Starling Forces - The Great Exchange
- Fluid movement across capillaries is governed by Starling forces, balancing hydrostatic (push) and oncotic (pull) pressures. Net movement determines filtration or absorption.
- Net Filtration Pressure Equation: $J_v = K_f [ (P_c - P_i) - \sigma (\pi_c - \pi_i) ]$
- $P_c$ (Capillary hydrostatic): Pushes fluid out.
- $\pi_c$ (Capillary oncotic): Pulls fluid in.
- $P_i$ (Interstitial hydrostatic): Pushes fluid in.
- $\pi_i$ (Interstitial oncotic): Pulls fluid out.
- 📌 Mnemonic: 'Push out, Pull in'. P for Hydrostatic Pressure Pushes; π for Oncotic Pressure Pulls.

⭐ The reflection coefficient (σ) indicates the effectiveness of the capillary wall in preventing protein passage. A value of 1 implies impermeability, while 0 implies free passage.
| Capillary Type | Structure & Permeability | Key Locations |
|---|---|---|
| Continuous | Least permeable; tight junctions. | Muscle, skin, lungs, CNS. |
| Fenestrated | Moderate permeability; pores. | Kidneys (glomeruli), endocrine glands. |
| Sinusoidal | Most permeable; large gaps. | Liver, spleen, bone marrow. |
Flow Regulation - Local Traffic Control
Autoregulation is the intrinsic ability of an organ to maintain constant blood flow despite changes in perfusion pressure. Key mechanisms:
- Myogenic Mechanism: Smooth muscle contracts in response to ↑ stretch (↑ pressure) and relaxes with ↓ stretch.
- Metabolic Mechanism: Tissue metabolism dictates local blood flow.
Hyperemia:
- Active Hyperemia: Blood flow increases to meet metabolic demand (e.g., exercise).
- Reactive Hyperemia: A transient increase in blood flow following a period of ischemia.

Local Vaso-regulators:
- Vasodilators:
- Nitric Oxide (NO)
- Adenosine
- $K^+$
- $CO_2$
- $H^+$
- Vasoconstrictors:
- Endothelin
- Myogenic response
⭐ In the heart, adenosine is the most critical local vasodilator linking coronary blood flow to myocardial oxygen demand.
Lymphatics & Edema - The Drainage System
Lymphatic capillaries drain excess interstitial fluid, protein, and macromolecules, returning it to circulation. Failure of this system results in edema-fluid accumulation in the interstitium.
-
Pathophysiology (Altered Starling Forces):
- ↑ $P_c$ (Capillary Hydrostatic Pressure): Pushes excess fluid out (e.g., heart failure, DVT).
- ↓ $\pi_c$ (Plasma Oncotic Pressure): Fails to pull fluid in (e.g., liver failure, nephrotic syndrome).
- ↑ $K_f$ (Capillary Permeability): Allows protein and fluid to leak out (e.g., inflammation, burns).
- Lymphatic Obstruction: Impairs fluid return (e.g., post-surgery, filariasis).
-
Types: Pitting edema (low-protein fluid) vs. Non-pitting edema (protein-rich fluid).
⭐ Lymphedema, caused by lymphatic obstruction (e.g., post-mastectomy, filariasis), is a classic cause of non-pitting edema due to the high protein content of the interstitial fluid.

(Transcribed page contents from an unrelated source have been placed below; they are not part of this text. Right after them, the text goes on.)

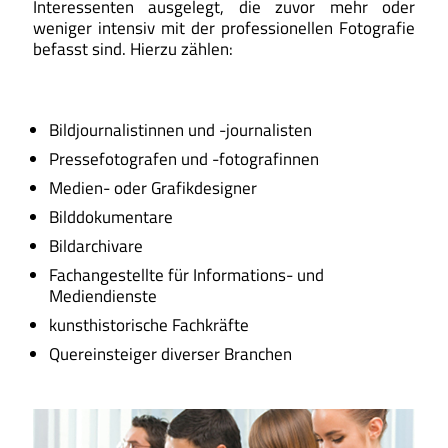
Interessenten ausgelegt, die zuvor mehr oder
weniger intensiv mit der professionellen Fotografie
befasst sind. Hierzu zählen:
Bildjournalistinnen und -journalisten
Pressefotografen und -fotografinnen
Medien- oder Grafikdesigner
Bilddokumentare
Bildarchivare
Fachangestellte für Informations- und
Mediendienste
kunsthistorische Fachkräfte
Quereinsteiger diverser Branchen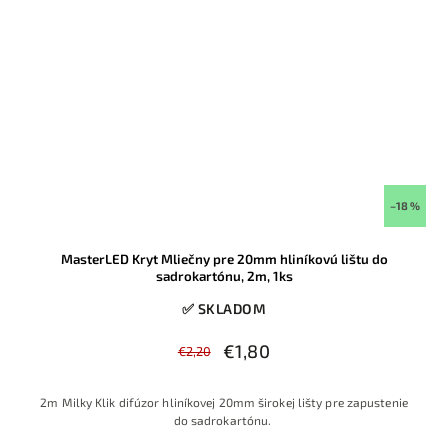
–18 %
MasterLED Kryt Mliečny pre 20mm hliníkovú lištu do
sadrokartónu, 2m, 1ks
✅ SKLADOM
€1,80
€2,20
2m Milky Klik difúzor hliníkovej 20mm širokej lišty pre zapustenie
do sadrokartónu.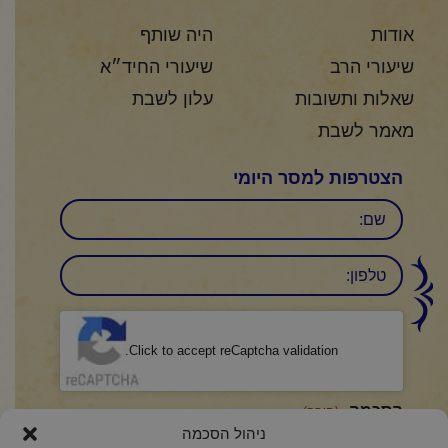
אודות
היה שותף
שיעורי הרב
שיעורי החיד״א
שאלות ותשובות
עלון לשבת
מאמר לשבת
הצטרפות למסר היומי
שם
טלפון:
CAPTCHA
Click to accept reCaptcha validation.
הסכמה
(חובה)
ניהול הסכמה
אני מאשר/ת כי קראתי והבנתי את
מדיניות הפרטיות
ואני מסכים/ה לתנאיה.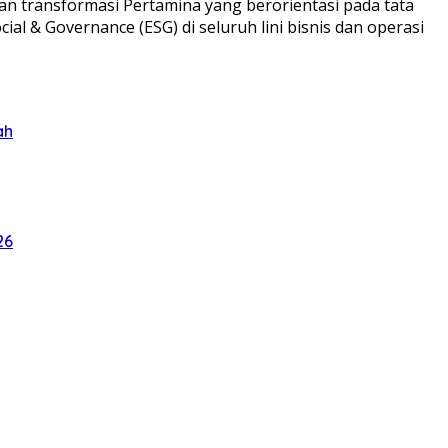
n transformasi Pertamina yang berorientasi pada tata
al & Governance (ESG) di seluruh lini bisnis dan operasi
ah
26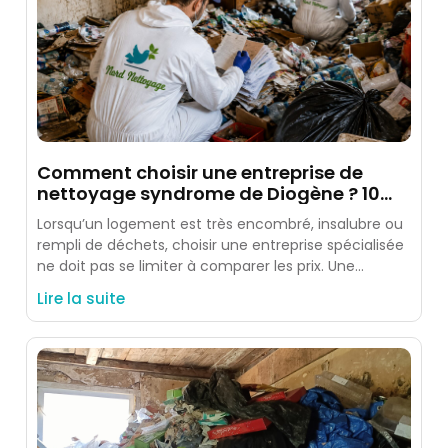
Comment choisir une entreprise de
nettoyage syndrome de Diogène ? 10
critères à vérifier
Lorsqu’un logement est très encombré, insalubre ou
rempli de déchets, choisir une entreprise spécialisée
ne doit pas se limiter à comparer les prix. Une
intervention
Lire la suite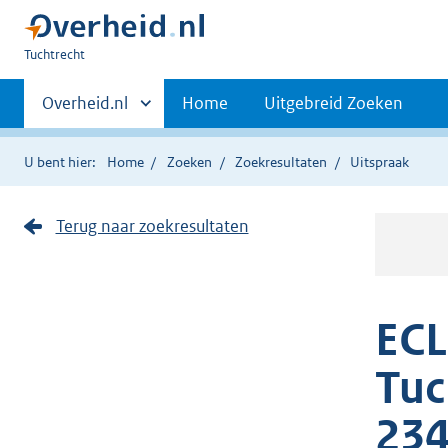
U
Tuchtrecht
bent
Primaire
hier:
Andere
Overheid.nl
Home
Uitgebreid Zoeken
sites
navigatie
binnen
U bent hier:
Home
Zoeken
Zoekresultaten
Uitspraak
Terug naar zoekresultaten
ECL
Tuc
234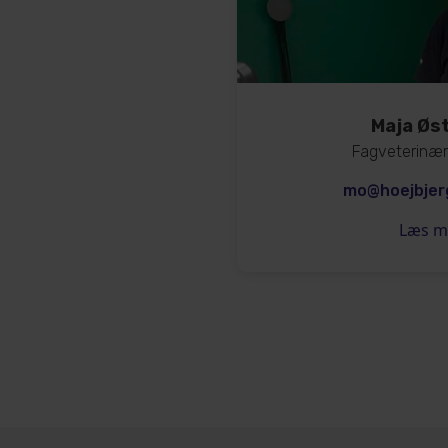
Maja Øs
Fagveterinær
mo@hoejbjerg
Læs m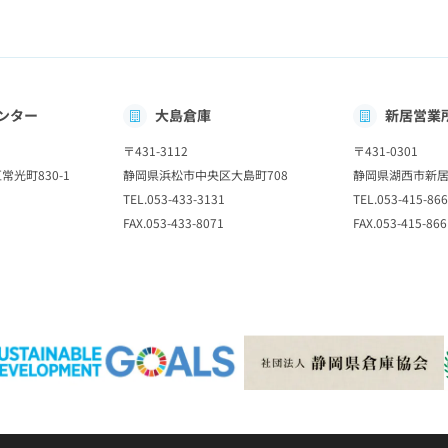
ンター
大島倉庫
新居営業
〒431-3112
〒431-0301
光町830-1
静岡県浜松市中央区大島町708
静岡県湖西市新居
TEL.053-433-3131
TEL.053-415-86
FAX.053-433-8071
FAX.053-415-866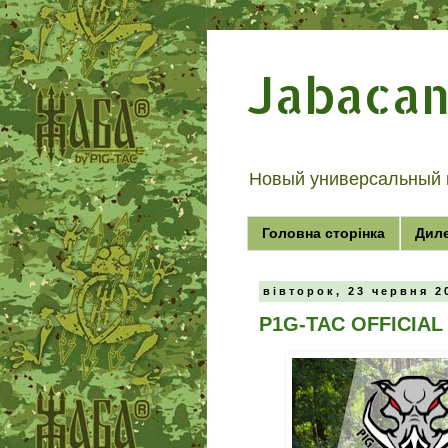
Jabaca
Новый универсальный 
Головна сторінка
Дил
вівторок, 23 червня 2
P1G-TAC OFFICIA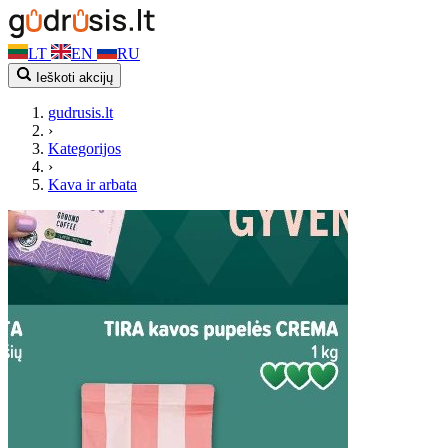
LT
EN
RU
Ieškoti akcijų
gudrusis.lt
›
Kategorijos
›
Kava ir arbata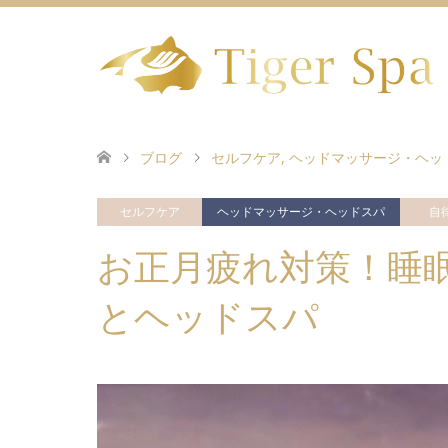
ブログ
セルフケア
,
ヘッドマッサージ・ヘッ
セルフケア
ヘッドマッサージ・ヘッドスパ
自
お正月疲れ対策！睡
とヘッドスパ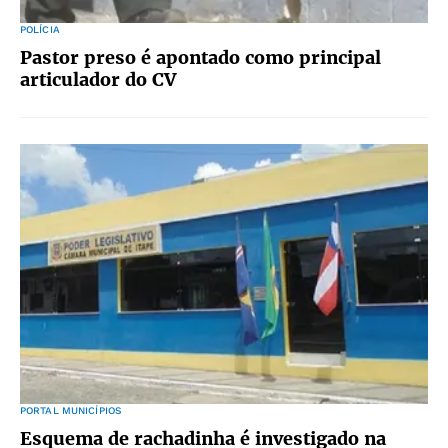
POLÍCIA
Pastor preso é apontado como principal
articulador do CV
PORTAL MUNICÍPIOS
Esquema de rachadinha é investigado na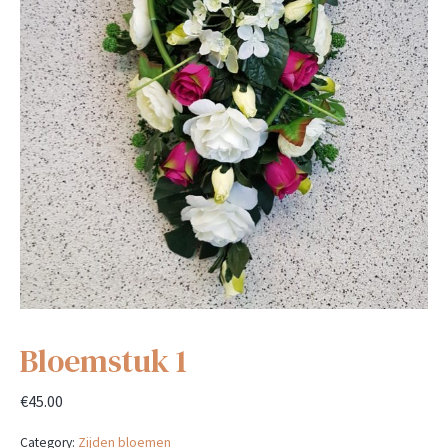
Bloemstuk 1
€
45.00
Category:
Zijden bloemen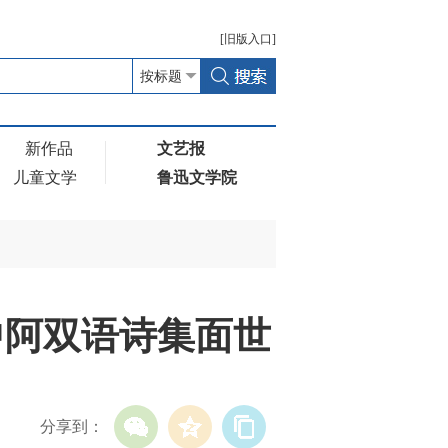
[
旧版
入口]
新作品
文艺报
儿童文学
鲁迅文学院
中阿双语诗集面世
分享到：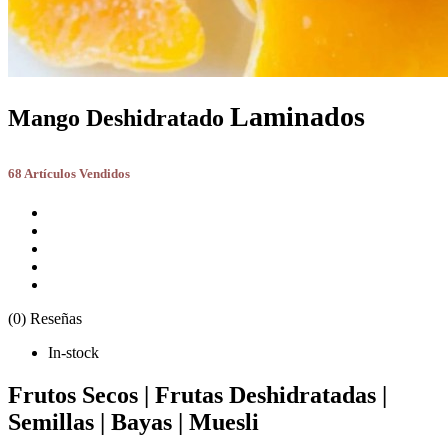
Laminados
Mango Deshidratado
68 Artículos Vendidos
(0) Reseñas
In-stock
Frutos Secos | Frutas Deshidratadas |
Semillas | Bayas | Muesli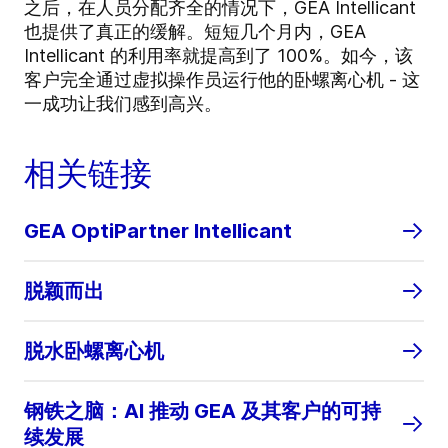
之后，在人员分配齐全的情况下，GEA Intellicant
也提供了真正的缓解。短短几个月内，GEA
Intellicant 的利用率就提高到了 100%。如今，该
客户完全通过虚拟操作员运行他的卧螺离心机 - 这
一成功让我们感到高兴。
相关链接
GEA OptiPartner Intellicant
脱颖而出
脱水卧螺离心机
钢铁之脑：AI 推动 GEA 及其客户的可持
续发展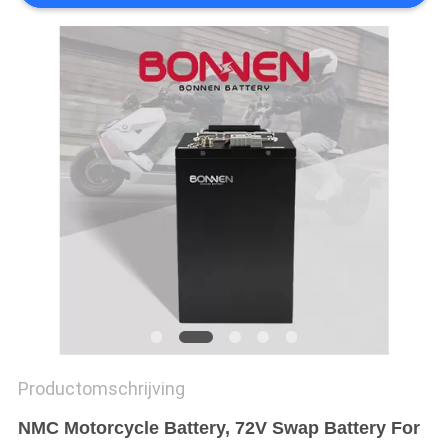
Productomschrijving
NMC Motorcycle Battery, 72V Swap Battery For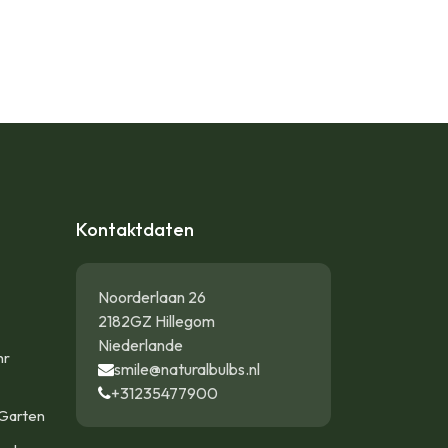
Kontaktdaten
Noorderlaan 26
2182GZ Hillegom
Niederlande
hr
smile@naturalbulbs.nl
+31235477900
Garten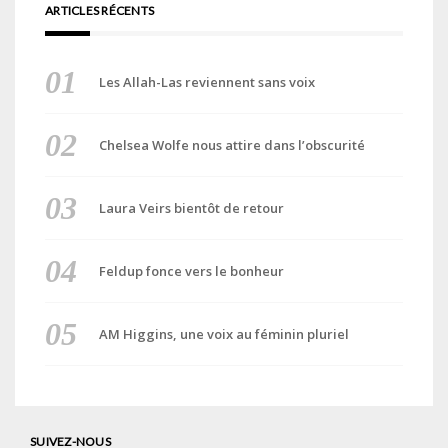
ARTICLES RÉCENTS
Les Allah-Las reviennent sans voix
Chelsea Wolfe nous attire dans l’obscurité
Laura Veirs bientôt de retour
Feldup fonce vers le bonheur
AM Higgins, une voix au féminin pluriel
SUIVEZ-NOUS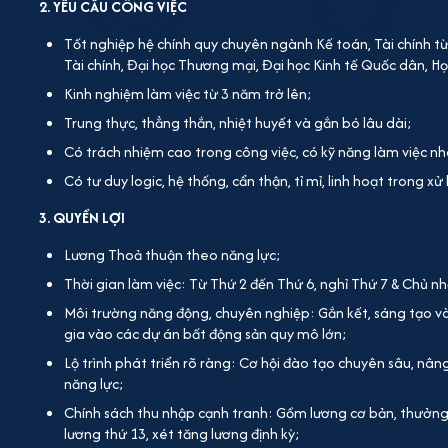
2. YÊU CẦU CÔNG VIỆC
Tốt nghiệp hệ chính quy chuyên ngành Kế toán, Tài chính từ
Tài chính, Đại học Thương mại, Đại học Kinh tế Quốc dân, H
Kinh nghiệm làm việc từ 3 năm trở lên;
Trung thực, thẳng thắn, nhiệt huyết và gắn bó lâu dài;
Có trách nhiệm cao trong công việc, có kỹ năng làm việc n
Có tư duy logic, hệ thống, cẩn thận, tỉ mỉ, linh hoạt trong xử 
3. QUYỀN LỢI
Lương Thoả thuận theo năng lực;
Thời gian làm việc: Từ Thứ 2 đến Thứ 6, nghỉ Thứ 7 & Chủ n
Môi trường năng động, chuyên nghiệp: Gắn kết, sáng tạo và
gia vào các dự án bất động sản quy mô lớn;
Lộ trình phát triển rõ ràng: Cơ hội đào tạo chuyên sâu, nâ
năng lực;
Chính sách thu nhập cạnh tranh: Gồm lương cơ bản, thưởng 
lương thứ 13, xét tăng lương định kỳ;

- Starling forces (hydrostatic & oncotic pressures) dictate fluid flux across the capillary wall.
- Capillary hydrostatic pressure (Pc) is the main force driving filtration (fluid out).
- Plasma oncotic pressure (πc) is the main force driving reabsorption (fluid in).
- Arterioles are the primary site of vascular resistance, regulating blood flow into the capillary bed.
- Lymphatics are essential for draining excess interstitial fluid, preventing edema.